### What needs to be done
Set down exactly the lines from the one containing "Metallic Faden" through the last line of the data below, and no others.

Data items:
::::

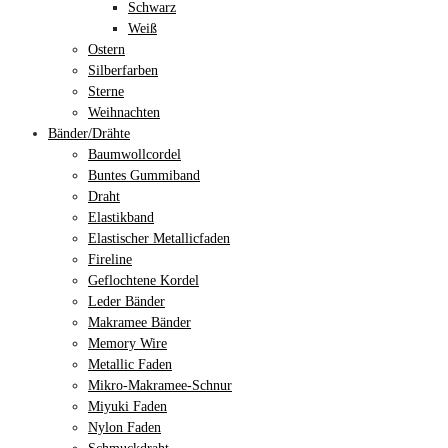
Schwarz
Weiß
Ostern
Silberfarben
Sterne
Weihnachten
Bänder/Drähte
Baumwollcordel
Buntes Gummiband
Draht
Elastikband
Elastischer Metallicfaden
Fireline
Geflochtene Kordel
Leder Bänder
Makramee Bänder
Memory Wire
Metallic Faden
Mikro-Makramee-Schnur
Miyuki Faden
Nylon Faden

::::

### The answer
Metallic Faden
Mikro-Makramee-Schnur
Miyuki Faden
Nylon Faden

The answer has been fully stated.